The latest winter storm to hit the nation is delivering a triple whammy Wednesday: snow, ice and rain. More than 160 million Americans in two dozen states are facing treacherous commutes and other weather-related hazards.
It's the second winter storm to hit this week, and in the Midwest that means an army of snow plows and crews working around the clock.
"We just take the snow from the left side and we push it all the way over to the right," snow plow driver Kati Horner Gonzales said.
Kansas City is facing the brunt of the storm, with residents bracing for up to 12 inches of snow -- the largest accumulation in 20 years.
One Southwest Airlines jet landed in Kansas City and promptly got stuck in the snow, forcing the airline to bus passengers to the terminal.
In many other areas, like Indiana, ice poses a huge threat.
"We've had situations where people have thought that because they were in a four-wheel drive vehicle that they're invincible," Indiana State Police Lt.
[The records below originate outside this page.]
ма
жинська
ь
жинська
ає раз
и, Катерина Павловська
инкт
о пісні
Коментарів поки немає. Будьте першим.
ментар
Jerry Williams said.
On top of the overnight snowfall, up to half an inch of ice is expected Wednesday in New Jersey, Connecticut, and New York City.
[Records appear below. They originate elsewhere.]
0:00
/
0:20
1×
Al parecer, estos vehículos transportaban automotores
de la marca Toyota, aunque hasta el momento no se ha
All that ice weighing down power lines is a major concern for the city. Mayor Bill Deblasio is urging commuters to stay inside or use mass transit.
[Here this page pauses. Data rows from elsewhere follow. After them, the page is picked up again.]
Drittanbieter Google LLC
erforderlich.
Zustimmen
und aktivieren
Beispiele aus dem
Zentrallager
Meanwhile, cities and states across the Midwest and Northeast are also reeling economically in the wake of this winter's severe weather.
The Midwest is facing a salt shortage.
"It's very difficult getting salt right now, whether it's bagged salt or bulk salt," Todd Dennis, with Rock Bottom Stone Supply, said.
"Just yesterday the price doubled actually," Michigan contractor Michael Forystek said. "So if it costs $300 to fill a truck up, now it's $600."
In the Northeast, budgets for snow removal have already been wiped out in many areas.
To make matters worse, a third storm is expected this weekend, further increasing the strain on communities that are already winter-weary.
This latest storm is also hitting as far south as Arkansas where thousands are without power after a mix of snow, sleet, and freezing rain.